Die Versorgungsausgleichssachen gehören nicht zu den in § 112 FamFG genannten Familienstreitsachen, sondern sind einfache Familiensachen (auch als FG-Familiensachen bezeichnet). Das entspricht der Klassifizierung des früheren Rechts.
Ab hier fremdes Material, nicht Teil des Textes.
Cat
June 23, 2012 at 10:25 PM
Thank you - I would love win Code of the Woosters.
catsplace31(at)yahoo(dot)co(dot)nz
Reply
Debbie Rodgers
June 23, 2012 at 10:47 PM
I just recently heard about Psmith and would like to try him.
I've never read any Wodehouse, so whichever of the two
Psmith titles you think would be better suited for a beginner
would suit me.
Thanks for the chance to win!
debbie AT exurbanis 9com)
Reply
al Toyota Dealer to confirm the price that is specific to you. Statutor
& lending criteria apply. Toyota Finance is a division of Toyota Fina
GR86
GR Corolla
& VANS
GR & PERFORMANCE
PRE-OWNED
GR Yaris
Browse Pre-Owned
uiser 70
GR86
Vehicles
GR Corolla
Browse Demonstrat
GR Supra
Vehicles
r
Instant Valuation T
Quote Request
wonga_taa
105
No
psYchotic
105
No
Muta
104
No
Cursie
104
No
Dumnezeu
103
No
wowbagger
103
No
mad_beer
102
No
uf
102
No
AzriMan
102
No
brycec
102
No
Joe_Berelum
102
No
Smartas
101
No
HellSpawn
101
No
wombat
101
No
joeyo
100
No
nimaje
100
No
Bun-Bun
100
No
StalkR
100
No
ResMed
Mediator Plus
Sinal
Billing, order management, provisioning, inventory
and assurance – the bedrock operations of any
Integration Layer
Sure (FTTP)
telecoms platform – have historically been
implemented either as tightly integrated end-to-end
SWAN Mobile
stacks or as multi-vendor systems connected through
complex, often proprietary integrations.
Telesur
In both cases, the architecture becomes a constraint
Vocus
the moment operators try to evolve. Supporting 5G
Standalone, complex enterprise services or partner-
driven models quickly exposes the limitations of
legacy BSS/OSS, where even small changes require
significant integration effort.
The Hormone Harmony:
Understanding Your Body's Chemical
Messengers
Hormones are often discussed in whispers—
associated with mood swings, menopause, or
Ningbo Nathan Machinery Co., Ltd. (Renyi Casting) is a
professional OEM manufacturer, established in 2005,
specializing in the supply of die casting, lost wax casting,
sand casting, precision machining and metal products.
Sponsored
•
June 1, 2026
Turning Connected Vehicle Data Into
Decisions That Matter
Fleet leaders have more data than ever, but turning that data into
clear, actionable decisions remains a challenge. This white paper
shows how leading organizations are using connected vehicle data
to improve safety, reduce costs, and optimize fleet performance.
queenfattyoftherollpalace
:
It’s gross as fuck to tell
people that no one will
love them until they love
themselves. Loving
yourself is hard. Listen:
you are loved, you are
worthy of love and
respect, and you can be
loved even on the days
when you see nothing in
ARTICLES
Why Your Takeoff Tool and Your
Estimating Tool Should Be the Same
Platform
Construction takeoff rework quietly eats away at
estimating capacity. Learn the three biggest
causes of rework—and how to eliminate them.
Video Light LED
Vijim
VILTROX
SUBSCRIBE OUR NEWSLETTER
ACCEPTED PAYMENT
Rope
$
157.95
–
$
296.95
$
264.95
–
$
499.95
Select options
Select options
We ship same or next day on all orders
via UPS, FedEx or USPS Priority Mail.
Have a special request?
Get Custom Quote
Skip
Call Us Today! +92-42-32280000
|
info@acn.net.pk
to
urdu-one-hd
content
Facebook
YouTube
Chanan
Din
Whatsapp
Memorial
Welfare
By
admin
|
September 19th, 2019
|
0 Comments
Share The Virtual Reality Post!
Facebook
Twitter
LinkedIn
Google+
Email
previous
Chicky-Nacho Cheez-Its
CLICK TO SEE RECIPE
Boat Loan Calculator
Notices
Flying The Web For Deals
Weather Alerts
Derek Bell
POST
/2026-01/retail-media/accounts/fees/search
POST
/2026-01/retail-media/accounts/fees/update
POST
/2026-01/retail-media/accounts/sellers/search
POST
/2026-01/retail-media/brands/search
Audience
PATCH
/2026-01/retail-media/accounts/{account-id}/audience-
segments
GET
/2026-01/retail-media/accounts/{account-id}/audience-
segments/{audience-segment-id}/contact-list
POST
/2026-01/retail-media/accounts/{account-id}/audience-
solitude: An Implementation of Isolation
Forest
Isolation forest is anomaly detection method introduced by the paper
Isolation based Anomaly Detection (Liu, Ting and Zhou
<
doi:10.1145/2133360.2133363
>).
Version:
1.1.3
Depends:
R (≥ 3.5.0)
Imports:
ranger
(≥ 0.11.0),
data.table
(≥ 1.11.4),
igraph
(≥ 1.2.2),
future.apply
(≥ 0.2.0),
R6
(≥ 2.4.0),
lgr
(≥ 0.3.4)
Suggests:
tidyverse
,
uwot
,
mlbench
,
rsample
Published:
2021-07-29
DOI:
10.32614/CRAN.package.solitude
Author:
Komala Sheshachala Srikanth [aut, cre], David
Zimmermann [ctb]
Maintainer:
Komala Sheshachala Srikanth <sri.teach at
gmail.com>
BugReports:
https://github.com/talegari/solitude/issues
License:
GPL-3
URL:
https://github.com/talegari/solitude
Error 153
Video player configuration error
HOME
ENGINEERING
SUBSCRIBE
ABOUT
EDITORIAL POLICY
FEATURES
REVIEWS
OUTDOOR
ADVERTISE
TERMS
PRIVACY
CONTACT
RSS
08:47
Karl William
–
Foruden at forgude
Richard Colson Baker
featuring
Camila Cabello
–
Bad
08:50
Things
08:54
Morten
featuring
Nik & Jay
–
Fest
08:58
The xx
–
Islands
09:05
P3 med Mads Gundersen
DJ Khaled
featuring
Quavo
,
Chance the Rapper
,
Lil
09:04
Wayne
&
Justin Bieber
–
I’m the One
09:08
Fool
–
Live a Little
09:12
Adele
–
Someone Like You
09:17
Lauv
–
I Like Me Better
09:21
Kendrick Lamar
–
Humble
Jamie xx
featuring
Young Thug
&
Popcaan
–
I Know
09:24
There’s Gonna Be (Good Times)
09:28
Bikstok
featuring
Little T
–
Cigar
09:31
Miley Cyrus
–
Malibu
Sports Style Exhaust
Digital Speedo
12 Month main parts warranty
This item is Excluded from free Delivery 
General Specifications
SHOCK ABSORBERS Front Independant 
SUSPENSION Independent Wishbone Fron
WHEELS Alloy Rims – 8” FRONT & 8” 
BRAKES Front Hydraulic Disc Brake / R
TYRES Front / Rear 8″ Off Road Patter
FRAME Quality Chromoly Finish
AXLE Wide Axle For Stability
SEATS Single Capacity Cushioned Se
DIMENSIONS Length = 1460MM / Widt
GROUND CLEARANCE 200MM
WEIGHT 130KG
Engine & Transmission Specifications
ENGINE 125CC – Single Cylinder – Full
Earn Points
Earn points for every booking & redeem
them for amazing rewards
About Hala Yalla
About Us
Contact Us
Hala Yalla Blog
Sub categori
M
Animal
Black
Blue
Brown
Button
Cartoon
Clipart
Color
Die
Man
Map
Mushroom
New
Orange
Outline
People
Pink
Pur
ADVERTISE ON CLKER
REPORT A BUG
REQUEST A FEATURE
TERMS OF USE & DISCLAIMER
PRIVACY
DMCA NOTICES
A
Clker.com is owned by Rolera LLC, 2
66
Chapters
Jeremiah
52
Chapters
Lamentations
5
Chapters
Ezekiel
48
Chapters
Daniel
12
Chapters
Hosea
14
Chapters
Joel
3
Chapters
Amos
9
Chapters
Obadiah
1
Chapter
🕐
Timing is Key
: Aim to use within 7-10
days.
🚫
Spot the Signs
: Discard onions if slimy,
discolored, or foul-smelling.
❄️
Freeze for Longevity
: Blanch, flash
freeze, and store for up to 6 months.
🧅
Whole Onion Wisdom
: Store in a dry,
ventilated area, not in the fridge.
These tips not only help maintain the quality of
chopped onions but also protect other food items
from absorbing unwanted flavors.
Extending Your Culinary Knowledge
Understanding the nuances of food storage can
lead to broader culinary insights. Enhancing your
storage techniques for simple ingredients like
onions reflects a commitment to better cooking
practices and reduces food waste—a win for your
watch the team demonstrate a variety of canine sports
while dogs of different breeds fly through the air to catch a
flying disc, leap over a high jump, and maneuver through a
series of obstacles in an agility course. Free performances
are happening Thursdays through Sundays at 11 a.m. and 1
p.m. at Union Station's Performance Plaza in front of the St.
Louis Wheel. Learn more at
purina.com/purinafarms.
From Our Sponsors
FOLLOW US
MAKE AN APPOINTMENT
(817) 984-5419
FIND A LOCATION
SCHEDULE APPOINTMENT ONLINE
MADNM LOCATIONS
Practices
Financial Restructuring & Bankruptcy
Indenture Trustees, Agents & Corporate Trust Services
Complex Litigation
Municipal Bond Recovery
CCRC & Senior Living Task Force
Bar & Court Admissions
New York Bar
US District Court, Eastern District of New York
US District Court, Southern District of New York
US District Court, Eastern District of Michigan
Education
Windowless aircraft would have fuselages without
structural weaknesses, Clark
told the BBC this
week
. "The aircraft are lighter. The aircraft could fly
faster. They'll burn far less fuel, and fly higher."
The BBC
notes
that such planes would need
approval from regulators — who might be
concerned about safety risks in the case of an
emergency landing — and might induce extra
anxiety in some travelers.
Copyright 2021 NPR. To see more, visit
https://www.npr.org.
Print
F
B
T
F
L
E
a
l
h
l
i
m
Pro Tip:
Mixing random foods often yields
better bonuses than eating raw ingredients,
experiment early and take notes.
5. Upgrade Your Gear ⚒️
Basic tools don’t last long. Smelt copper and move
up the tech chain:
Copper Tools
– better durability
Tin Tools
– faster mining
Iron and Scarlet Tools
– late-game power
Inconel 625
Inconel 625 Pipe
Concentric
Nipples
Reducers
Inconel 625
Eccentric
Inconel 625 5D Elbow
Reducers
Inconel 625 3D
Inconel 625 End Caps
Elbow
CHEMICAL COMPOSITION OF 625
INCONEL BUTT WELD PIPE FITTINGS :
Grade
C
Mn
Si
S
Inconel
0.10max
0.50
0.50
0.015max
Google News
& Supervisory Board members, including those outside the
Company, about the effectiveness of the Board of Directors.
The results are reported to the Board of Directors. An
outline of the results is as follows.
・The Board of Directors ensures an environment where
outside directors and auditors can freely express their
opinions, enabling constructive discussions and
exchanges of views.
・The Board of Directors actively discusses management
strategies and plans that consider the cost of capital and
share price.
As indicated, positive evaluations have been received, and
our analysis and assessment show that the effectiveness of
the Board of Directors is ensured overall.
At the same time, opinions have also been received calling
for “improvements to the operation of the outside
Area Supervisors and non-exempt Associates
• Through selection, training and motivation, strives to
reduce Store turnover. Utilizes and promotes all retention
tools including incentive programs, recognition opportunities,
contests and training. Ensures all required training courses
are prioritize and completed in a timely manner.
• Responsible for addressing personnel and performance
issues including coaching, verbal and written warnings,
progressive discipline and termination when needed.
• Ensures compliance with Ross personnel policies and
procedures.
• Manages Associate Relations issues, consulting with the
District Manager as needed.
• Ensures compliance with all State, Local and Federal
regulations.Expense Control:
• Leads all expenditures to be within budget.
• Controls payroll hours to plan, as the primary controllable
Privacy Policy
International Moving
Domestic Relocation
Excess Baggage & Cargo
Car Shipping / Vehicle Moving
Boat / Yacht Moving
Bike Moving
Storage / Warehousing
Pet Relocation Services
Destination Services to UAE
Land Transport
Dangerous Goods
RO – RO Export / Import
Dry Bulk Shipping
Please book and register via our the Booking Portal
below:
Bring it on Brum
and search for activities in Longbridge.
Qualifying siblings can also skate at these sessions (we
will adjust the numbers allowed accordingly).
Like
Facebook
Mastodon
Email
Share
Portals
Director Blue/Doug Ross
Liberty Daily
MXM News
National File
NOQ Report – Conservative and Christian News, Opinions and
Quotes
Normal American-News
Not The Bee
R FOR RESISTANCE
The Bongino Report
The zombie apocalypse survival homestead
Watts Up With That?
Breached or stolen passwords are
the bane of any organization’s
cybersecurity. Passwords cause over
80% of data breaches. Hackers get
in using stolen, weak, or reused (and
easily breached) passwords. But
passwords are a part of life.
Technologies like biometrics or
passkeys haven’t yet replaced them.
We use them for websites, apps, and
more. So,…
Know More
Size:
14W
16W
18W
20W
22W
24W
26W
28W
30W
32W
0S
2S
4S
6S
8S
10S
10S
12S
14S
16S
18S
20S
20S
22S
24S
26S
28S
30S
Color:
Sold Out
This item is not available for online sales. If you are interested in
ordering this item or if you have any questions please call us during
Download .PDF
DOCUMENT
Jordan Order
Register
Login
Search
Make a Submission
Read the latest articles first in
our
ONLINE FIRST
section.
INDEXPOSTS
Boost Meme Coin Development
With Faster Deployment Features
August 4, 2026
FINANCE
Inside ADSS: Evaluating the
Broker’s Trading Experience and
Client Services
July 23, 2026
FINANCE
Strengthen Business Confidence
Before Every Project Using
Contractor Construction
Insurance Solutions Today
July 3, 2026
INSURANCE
Die Einordnung hat zur Folge, dass auf die Versorgungsausgleichssachen das FamFG in seiner Gesamtheit Anwendung findet, einschließlich aller Regelungen des Allgemeinen Teils, die in Ehesachen und Familienstreitsachen nicht gelten (vgl. § 113 Abs. 1 Satz 2 FamFG).

 

Rz. 94

Lediglich soweit der Zusammenhang im Verhandlungs- und Entscheidungsverbund mit einer Ehesache das bedingt, werden die Regelungen des Allgemeinen Teils durch für die Ehesache geltende Regelungen überformt und verdrängt. Bei der alleinigen Anwendung des Allgemeinen Teils bleibt es dagegen in abgetrennten und isolierten Versorgungsausgleichsverfahren, soweit nicht ausnahmsweise in den §§ 217 ff. FamFG Sonderregeln enthalten sind.

II. Verbundprinzip

 

Rz. 95

Der Versorgungsausgleich gehört zu den im Verbund mit der Scheidung zu verhandelnden und zu entscheidenden Folgesachen (§ 137 Abs. 2 Nr. 1 FamFG), wenn der Ausgleich im Zusammenhang mit der Scheidung geklärt werden muss oder soll.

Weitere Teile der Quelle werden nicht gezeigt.